Your goal: Could you write out, exactly and with no pictures, every line from the one containing "pendukung, pastikan untuk" through the last line of the entries?

START Task inputs

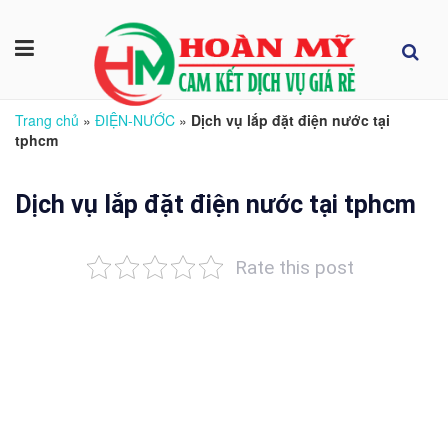
Trang chủ
»
ĐIỆN-NƯỚC
»
Dịch vụ lắp đặt điện nước tại
tphcm
Dịch vụ lắp đặt điện nước tại tphcm
Rate this post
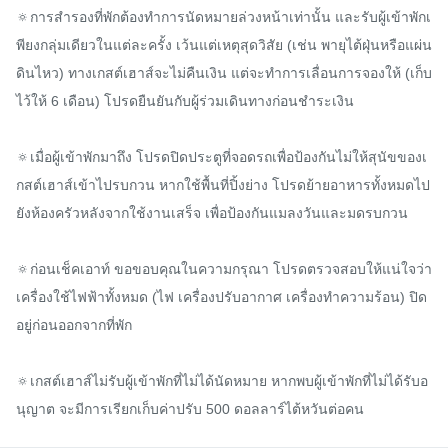
🔅การสำรองที่พักต้องทำการนัดหมายล่วงหน้าเท่านั้น และรับผู้เข้าพักเ
พียงกลุ่มเดียวในแต่ละครั้ง เว้นแต่เหตุสุดวิสัย (เช่น พายุไต้ฝุ่นหรือแผ่น
ดินไหว) ทางเกสต์เฮาส์จะไม่คืนเงิน แต่จะทำการเลื่อนการจองให้ (เก็บ
ไว้ให้ 6 เดือน) โปรดยืนยันกับผู้ร่วมเดินทางก่อนชำระเงิน

🔅เมื่อผู้เข้าพักมาถึง โปรดปิดประตูที่จอดรถเพื่อป้องกันไม่ให้สุนัขของเ
กสต์เฮาส์เข้าไปรบกวน หากใช้พื้นที่ปิ้งย่าง โปรดย้ายอาหารทั้งหมดไป
ยังห้องครัวหลังจากใช้งานเสร็จ เพื่อป้องกันแมลงวันและมดรบกวน

🔅ก่อนเช็คเอาท์ ขอขอบคุณในความกรุณา โปรดตรวจสอบให้แน่ใจว่า
เครื่องใช้ไฟฟ้าทั้งหมด (ไฟ เครื่องปรับอากาศ เครื่องทำความร้อน) ปิด
อยู่ก่อนออกจากที่พัก

🔅เกสต์เฮาส์ไม่รับผู้เข้าพักที่ไม่ได้นัดหมาย หากพบผู้เข้าพักที่ไม่ได้รับอ
นุญาต จะมีการเรียกเก็บค่าปรับ 500 ดอลลาร์ไต้หวันต่อคน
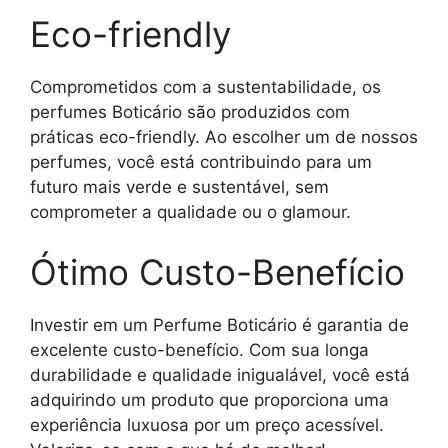
Eco-friendly
Comprometidos com a sustentabilidade, os
perfumes Boticário são produzidos com
práticas eco-friendly. Ao escolher um de nossos
perfumes, você está contribuindo para um
futuro mais verde e sustentável, sem
comprometer a qualidade ou o glamour.
Ótimo Custo-Benefício
Investir em um Perfume Boticário é garantia de
excelente custo-benefício. Com sua longa
durabilidade e qualidade inigualável, você está
adquirindo um produto que proporciona uma
experiência luxuosa por um preço acessível.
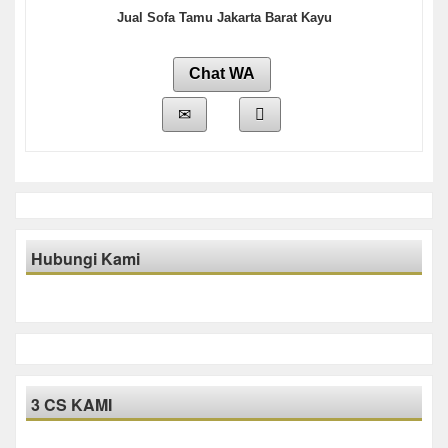
Jual Sofa Tamu Jakarta Barat Kayu
Chat WA
Hubungi Kami
3 CS KAMI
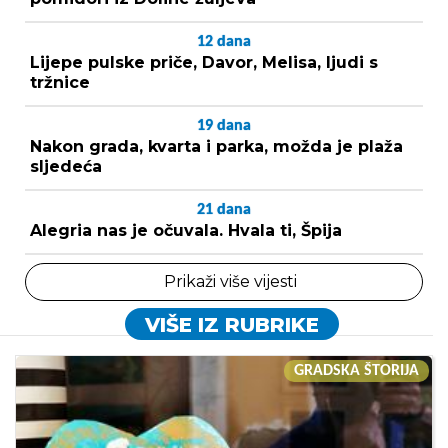
12
dana
Lijepe pulske priče, Davor, Melisa, ljudi s
tržnice
19
dana
Nakon grada, kvarta i parka, možda je plaža
sljedeća
21
dana
Alegria nas je očuvala. Hvala ti, Špija
Prikaži više vijesti
VIŠE IZ RUBRIKE
GRADSKA ŠTORIJA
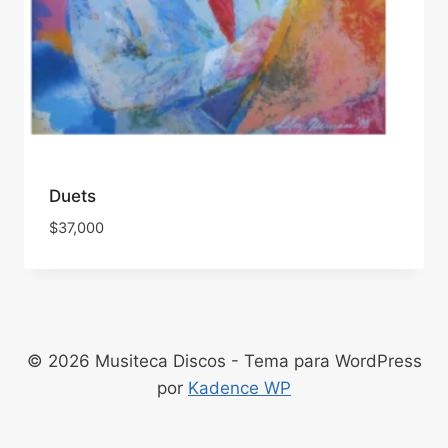
Duets
$
37,000
© 2026 Musiteca Discos - Tema para WordPress
por
Kadence WP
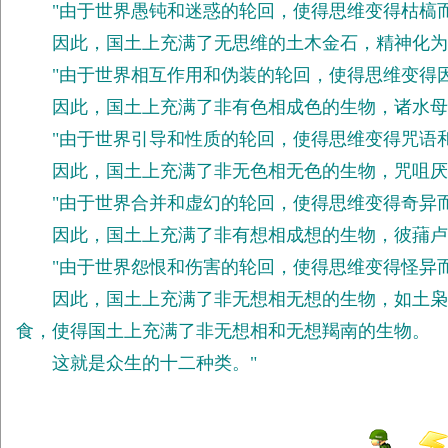
"由于世界愚钝和迷惑的轮回，使得思维变得枯槁而
因此，国土上充满了无思维的土木金石，精神化为土
"由于世界相互作用和伪装的轮回，使得思维变得因
因此，国土上充满了非有色相成色的生物，诸水母等
"由于世界引导和性质的轮回，使得思维变得咒语和
因此，国土上充满了非无色相无色的生物，咒咀厌生
"由于世界合并和虚幻的轮回，使得思维变得奇异而
因此，国土上充满了非有想相成想的生物，彼蒱卢等
"由于世界怨恨和伤害的轮回，使得思维变得怪异而
因此，国土上充满了非无想相无想的生物，如土枭等
食，使得国土上充满了非无想相和无想羯南的生物。
这就是众生的十二种类。"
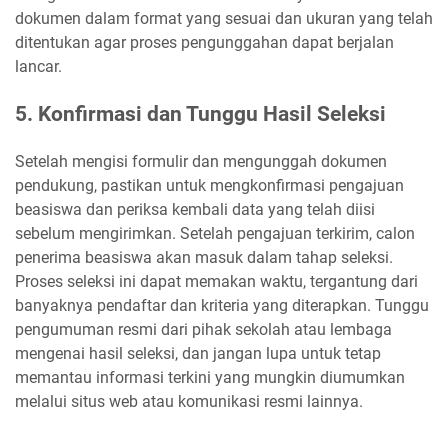
dokumen dalam format yang sesuai dan ukuran yang telah
ditentukan agar proses pengunggahan dapat berjalan
lancar.
5. Konfirmasi dan Tunggu Hasil Seleksi
Setelah mengisi formulir dan mengunggah dokumen
pendukung, pastikan untuk mengkonfirmasi pengajuan
beasiswa dan periksa kembali data yang telah diisi
sebelum mengirimkan. Setelah pengajuan terkirim, calon
penerima beasiswa akan masuk dalam tahap seleksi.
Proses seleksi ini dapat memakan waktu, tergantung dari
banyaknya pendaftar dan kriteria yang diterapkan. Tunggu
pengumuman resmi dari pihak sekolah atau lembaga
mengenai hasil seleksi, dan jangan lupa untuk tetap
memantau informasi terkini yang mungkin diumumkan
melalui situs web atau komunikasi resmi lainnya.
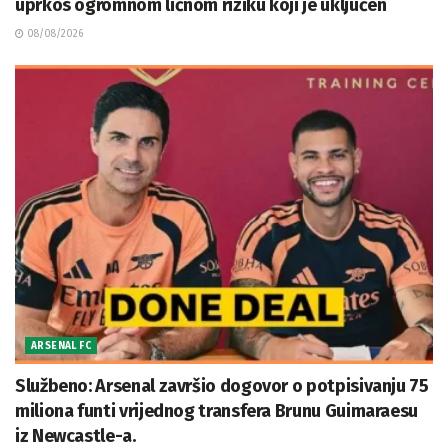
uprkos ogromnom ličnom riziku koji je uključen
08/08/2026
ARSENAL FC
Službeno: Arsenal završio dogovor o potpisivanju 75
miliona funti vrijednog transfera Brunu Guimaraesu
iz Newcastle-a.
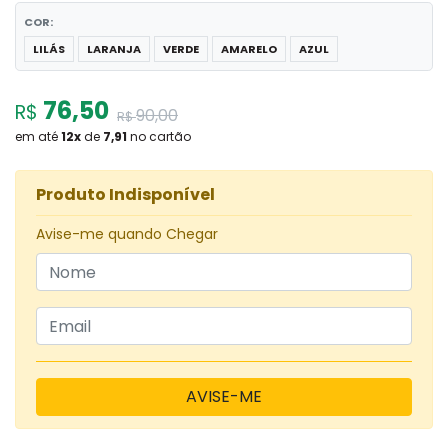
COR:
LILÁS
LARANJA
VERDE
AMARELO
AZUL
76,50
R$
90,00
R$
em até
12
x
de
7,91
no cartão
Produto Indisponível
Avise-me quando Chegar
AVISE-ME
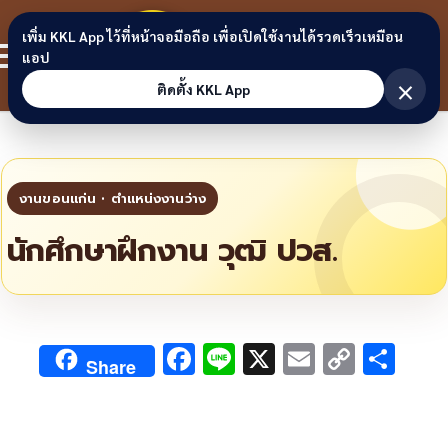
Skip to content
ขอนแก่น
เพิ่ม KKL App ไว้ที่หน้าจอมือถือ เพื่อเปิดใช้งานได้รวดเร็วเหมือน
สมาชิก
แอป
ลิงก์
×
ติดตั้ง KKL App
นักศึกษาฝึกงาน วุฒิ ปวส.
F
Li
X
E
C
S
Share
ac
n
m
o
h
e
e
ai
py
ar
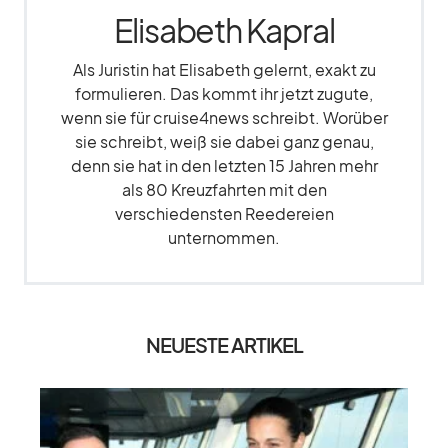
Elisabeth Kapral
Als Juristin hat Elisabeth gelernt, exakt zu
formulieren. Das kommt ihr jetzt zugute,
wenn sie für cruise4news schreibt. Worüber
sie schreibt, weiß sie dabei ganz genau,
denn sie hat in den letzten 15 Jahren mehr
als 80 Kreuzfahrten mit den
verschiedensten Reedereien
unternommen.
NEUESTE ARTIKEL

END Task inputs

Your solution:
pendukung, pastikan untuk mengkonfirmasi pengajuan
beasiswa dan periksa kembali data yang telah diisi
sebelum mengirimkan. Setelah pengajuan terkirim, calon
penerima beasiswa akan masuk dalam tahap seleksi.
Proses seleksi ini dapat memakan waktu, tergantung dari
banyaknya pendaftar dan kriteria yang diterapkan. Tunggu
pengumuman resmi dari pihak sekolah atau lembaga
mengenai hasil seleksi, dan jangan lupa untuk tetap
memantau informasi terkini yang mungkin diumumkan
melalui situs web atau komunikasi resmi lainnya.
uprkos ogromnom ličnom riziku koji je uključen
08/08/2026
ARSENAL FC
Službeno: Arsenal završio dogovor o potpisivanju 75
miliona funti vrijednog transfera Brunu Guimaraesu
iz Newcastle-a.
COR:
LILÁS
LARANJA
VERDE
AMARELO
AZUL
76,50
R$
90,00
R$
em até
12
x
de
7,91
no cartão
Produto Indisponível
Avise-me quando Chegar
AVISE-ME
Skip to content
ขอนแก่น
เพิ่ม KKL App ไว้ที่หน้าจอมือถือ เพื่อเปิดใช้งานได้รวดเร็วเหมือน
สมาชิก
แอป
ลิงก์
×
ติดตั้ง KKL App
นักศึกษาฝึกงาน วุฒิ ปวส.
F
Li
X
E
C
S
Share
ac
n
m
o
h
e
e
ai
py
ar
Elisabeth Kapral
Als Juristin hat Elisabeth gelernt, exakt zu
formulieren. Das kommt ihr jetzt zugute,
wenn sie für cruise4news schreibt. Worüber
sie schreibt, weiß sie dabei ganz genau,
denn sie hat in den letzten 15 Jahren mehr
als 80 Kreuzfahrten mit den
verschiedensten Reedereien
unternommen.
NEUESTE ARTIKEL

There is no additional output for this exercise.